Also, \(\delta^-_{10} = \sigma\hat{y}\) for some \(\sigma\in \mathbb{C}\), where \[\begin{equation} \sigma = \langle \tilde{A}\delta^+_{11}, \hat{y}\rangle = \langle \delta^+_{11}, \tilde{A}\hat{y}\rangle = \langle \delta^+_{11}, \delta_{11}\rangle = \frac{a_2}{c_2}-\Psi. \tag{39.3} \end{equation}\]

Solving for \(\delta^-_{11}\) in (39.1), using (39.2) and (39.3), we have \[\begin{align} \delta^-_{11} & = \tilde{A}\delta^+_{11} - \delta^-_{12} - \delta^-_{10}\\ & = A\delta^+_{11} + \Psi \delta_{12} - \left(\frac{a_2}{c_2} - \Psi\right)\hat{y}. \end{align}\]

\((ii)\) Since

\[\delta^-_{11} = E^*_{11}AE^*_{11}\delta^+_{11},\] we have \(\delta^+_{11}(x,y) = \delta^+_{11}(y,x)\).

Lemma 39.2 With the above noation, \(\Psi = \Psi(u,v)\) is independent of \(u, v\), where \(u,v\in X\), with \(\partial(u,v)=1\).

Proof. Let \(x,y\) be as above (\(x\sim y\)), and pick \(z\in X\) such that \(\partial(x,z) = 1\), but \(z\neq y\). Then it suffices to show: \[\Psi(x,y) = \Psi(x,z).\]

Case: \(\partial(y,z) = 2\).

Set \(\Delta: = \tilde{A}R^{-1}E^*_2A_2E^*_1\).

Observe: \(\Delta \in E^*_1TE^*_1\) and \(E^*_1TE^*_1\) is symmetrix by Lemma 33.4.

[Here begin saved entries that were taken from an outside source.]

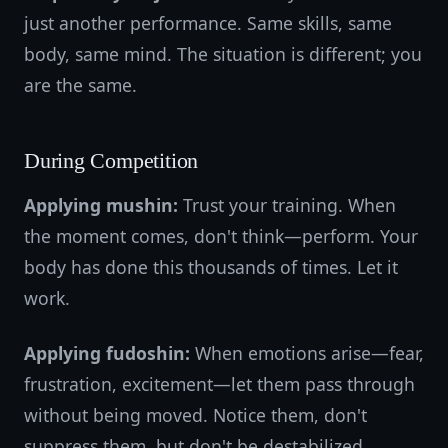
just another performance. Same skills, same
body, same mind. The situation is different; you
are the same.
During Competition
Applying mushin:
Trust your training. When
the moment comes, don't think—perform. Your
body has done this thousands of times. Let it
work.
Applying fudoshin:
When emotions arise—fear,
frustration, excitement—let them pass through
without being moved. Notice them, don't
suppress them, but don't be destabilized.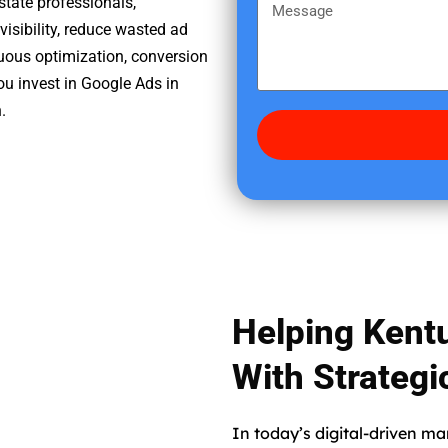
m
state professionals,
M
r
e
sibility, reduce wasted ad
e
e
nuous optimization, conversion
s
d
ou invest in Google Ads in
s
i
.
a
d
g
y
e
o
u
f
i
n
d
Helping Kent
u
s
With Strateg
?
In today’s digital-driven ma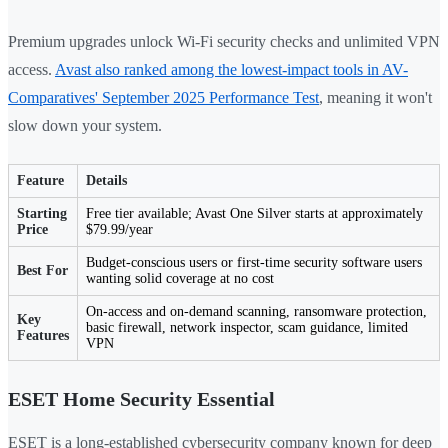
Premium upgrades unlock Wi-Fi security checks and unlimited VPN
access.
Avast also ranked among the lowest-impact tools in AV-
Comparatives' September 2025 Performance Test
, meaning it won't
slow down your system.
Feature
Details
Starting
Free tier available; Avast One Silver starts at approximately
Price
$79.99/year
Budget-conscious users or first-time security software users
Best For
wanting solid coverage at no cost
On-access and on-demand scanning, ransomware protection,
Key
basic firewall, network inspector, scam guidance, limited
Features
VPN
ESET Home Security Essential
ESET is a long-established cybersecurity company known for deep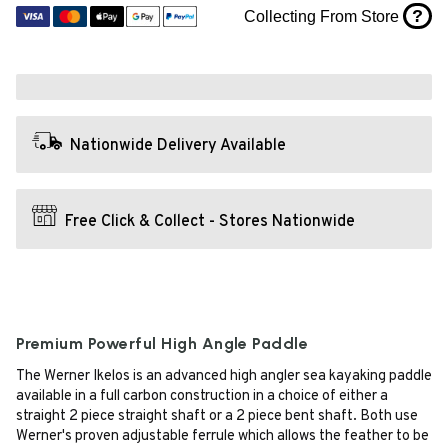
?
Collecting From Store
Nationwide Delivery Available
Free Click & Collect - Stores Nationwide
Premium Powerful High Angle Paddle
The Werner Ikelos is an advanced high angler sea kayaking paddle
available in a full carbon construction in a choice of either a
straight 2 piece straight shaft or a 2 piece bent shaft. Both use
Werner's proven adjustable ferrule which allows the feather to be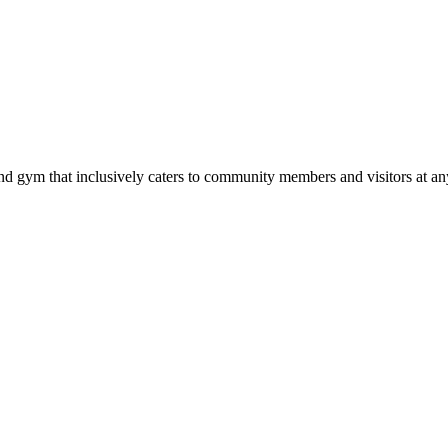
d gym that inclusively caters to community members and visitors at any 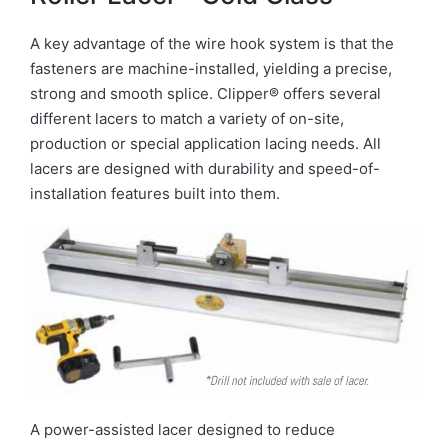
A key advantage of the wire hook system is that the
fasteners are machine-installed, yielding a precise,
strong and smooth splice. Clipper® offers several
different lacers to match a variety of on-site,
production or special application lacing needs. All
lacers are designed with durability and speed-of-
installation features built into them.
A power-assisted lacer designed to reduce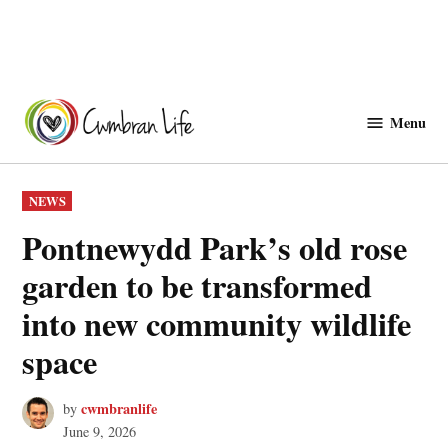
Skip
to
Menu
Cwmbranlife
content
POSTED
NEWS
IN
Pontnewydd Park’s old rose
garden to be transformed
into new community wildlife
space
cwmbranlife
by
June 9, 2026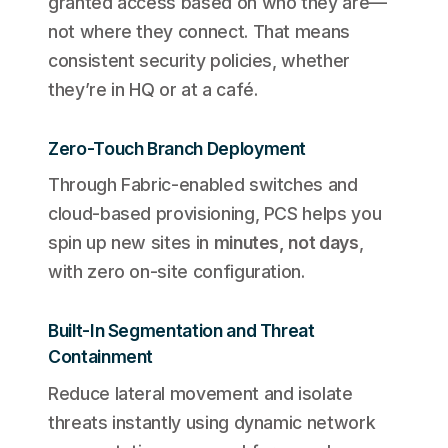
granted access based on who they are—
not where they connect. That means
consistent security policies, whether
they’re in HQ or at a café.
Zero-Touch Branch Deployment
Through Fabric-enabled switches and
cloud-based provisioning, PCS helps you
spin up new sites in
minutes, not days
,
with zero on-site configuration.
Built-In Segmentation and Threat
Containment
Reduce lateral movement and isolate
threats instantly using dynamic network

Hence, \(\Delta_{yz} = \Delta_{zy}\).

Since \(\Delta\in \mathrm{Mat}_X(\mathbb{R})\), \[\langle \Delta\hat{y}, \hat{z}\rangle = \langle \Delta \hat{z}, \hat{y}\rangle.\] But, \[\begin{align} \langle \Delta\hat{y}, \hat{z}\rangle & = \langle \tilde{A}\delta^+_{11} + \Psi(x,y)\hat{y}, \hat{z}\rangle \\ & = \langle \tilde{A}\delta^+_{11}, \hat{z}\rangle\\ & = \Bigl\langle \delta^-_{11} + \left(\frac{a_2}{c_2}-\Psi\right)\hat{y} - \Psi(x,y)\delta_{12}, \hat{z}\Bigr\rangle\\ & = -\Psi(x,y). \end{align}\] Note that \(\partial(x,y) = 2\) by Lemma 39.1 \((i)\).

Similarly, \[\langle\Delta\hat{z}, \hat{y}\rangle = -\Psi(x,z).\] Hence, \(\Psi(x,y) = \Psi(x,z)\).

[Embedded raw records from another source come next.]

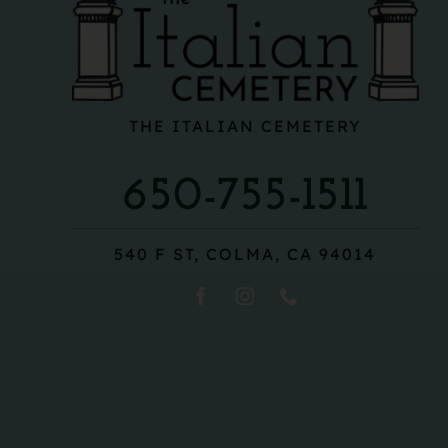
THE ITALIAN CEMETERY
650-755-1511
540 F ST, COLMA, CA 94014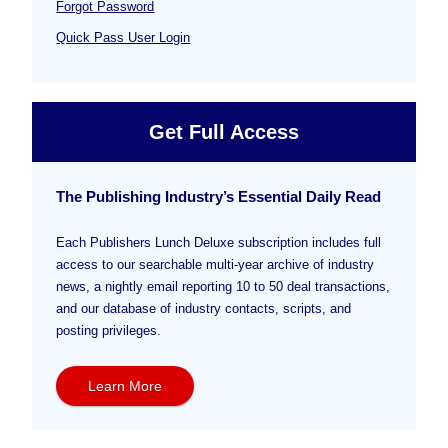
Forgot Password
Quick Pass User Login
Get Full Access
The Publishing Industry’s Essential Daily Read
Each Publishers Lunch Deluxe subscription includes full
access to our searchable multi-year archive of industry
news, a nightly email reporting 10 to 50 deal transactions,
and our database of industry contacts, scripts, and
posting privileges.
Learn More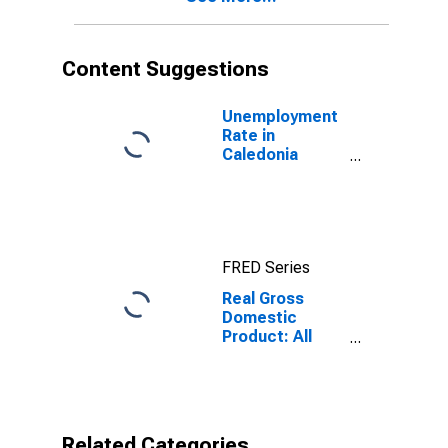
Content Suggestions
Unemployment
Rate in
Caledonia
County, VT
FRED Series
Real Gross
Domestic
Product: All
Industries in
Caledonia
County, VT
Related Categories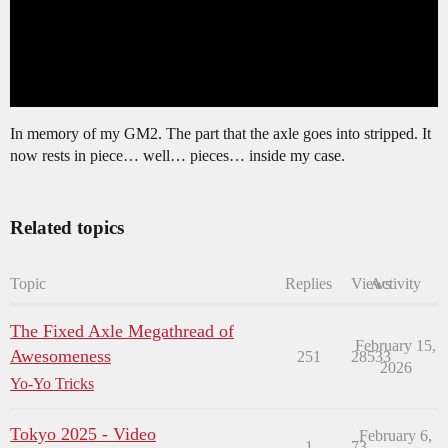
In memory of my GM2. The part that the axle goes into stripped. It
now rests in piece… well… pieces… inside my case.
Related topics
Topic
Replies
Views
Activity
The Fixed Axle Megathread of
February 15,
Awesomeness
251
28533
2026
Yo-Yo Tricks
Tokyo 2025 - Video
February 6,
1
73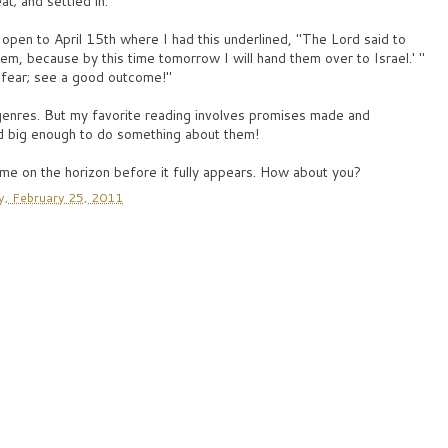
t; and settled in.
l open to April 15th where I had this underlined, "The Lord said to
hem, because by this time tomorrow I will hand them over to Israel.' "
t fear; see a good outcome!"
 genres. But my favorite reading involves promises made and
 big enough to do something about them!
me on the horizon before it fully appears. How about you?
y, February 25, 2011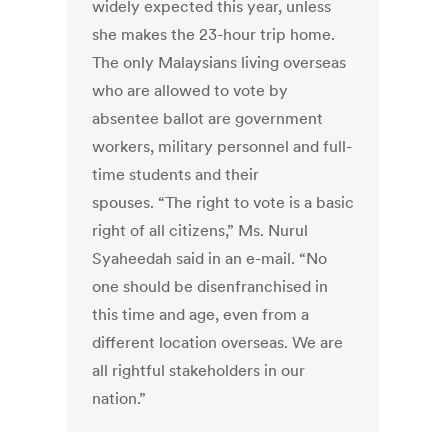
widely expected this year, unless
she makes the 23-hour trip home.
The only Malaysians living overseas
who are allowed to vote by
absentee ballot are government
workers, military personnel and full-
time students and their
spouses. “The right to vote is a basic
right of all citizens,” Ms. Nurul
Syaheedah said in an e-mail. “No
one should be disenfranchised in
this time and age, even from a
different location overseas. We are
all rightful stakeholders in our
nation.”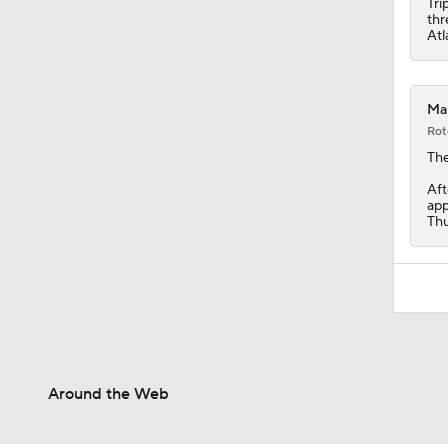
Tri
thr
Atl
Mar
Rot
Th
Aft
app
Thu
Around the Web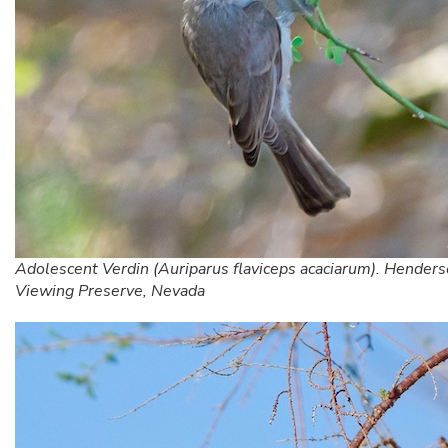
Adolescent Verdin (Auriparus flaviceps acaciarum). Henders
Viewing Preserve, Nevada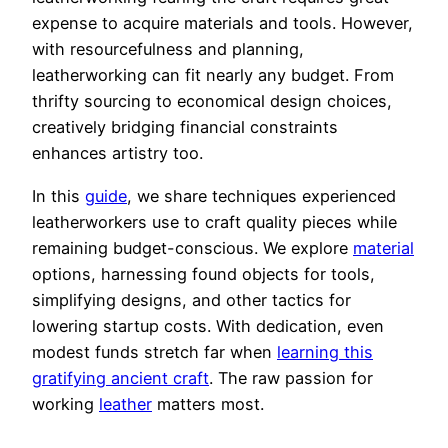
expense to acquire materials and tools. However,
with resourcefulness and planning,
leatherworking can fit nearly any budget. From
thrifty sourcing to economical design choices,
creatively bridging financial constraints
enhances artistry too.
In this
guide
, we share techniques experienced
leatherworkers use to craft quality pieces while
remaining budget-conscious. We explore
material
options, harnessing found objects for tools,
simplifying designs, and other tactics for
lowering startup costs. With dedication, even
modest funds stretch far when
learning this
gratifying ancient craft
. The raw passion for
working
leather
matters most.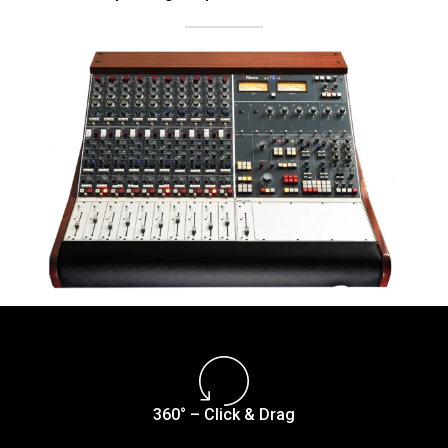
360° – Click & Drag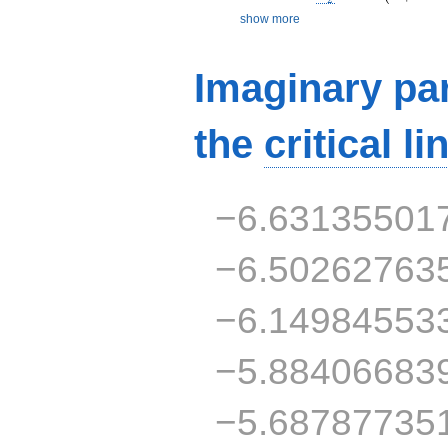
show more
Imaginary par
the
critical li
−6.63135501
−6.50262763
−6.14984553
−5.88406683
−5.68787735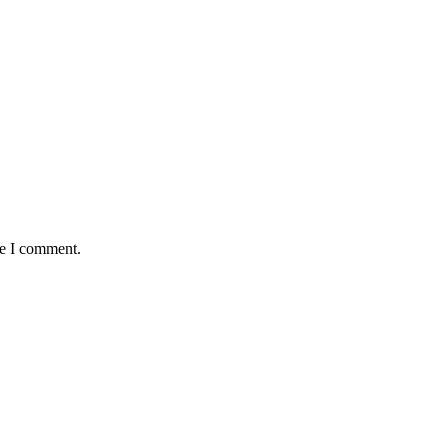
me I comment.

Case: \(\partial(y,z) = 1\).

By Lemma 38.1 \((ii)\), there exists \(w\in X\) such that \[\partial(x,z) = 1, \; \partial(w,y)=2, \; \partial(w,z)=2.\]

Now, \[\Psi(x,y) = \Psi(x,w) = \Psi(x,z)\] from the first case.

Lemma 39.3 With the above notation, the following hold.

\((i)\) \(A^+: = R^{-1}E^*_2A_2E^*_1 - \Psi E^*_1\), and

\((ii)\) \(A^- = \tilde{A}A^+ - \left(\frac{a_2}{c_2}-\Psi\right)E^*_1 + \Psi(\tilde{J} - \tilde{A} - E^*_1)\)

are both generalized adjacency matrices for the subgraph induced on the first subconstituent with respect to \(x\).

Moreover, \(A^+\), \(A^-\) have \(0\) diagonal.

Proof. Pick vertices \(y,z\in X\) such that \(\partial(x,y) = \partial(x,z) = 1\).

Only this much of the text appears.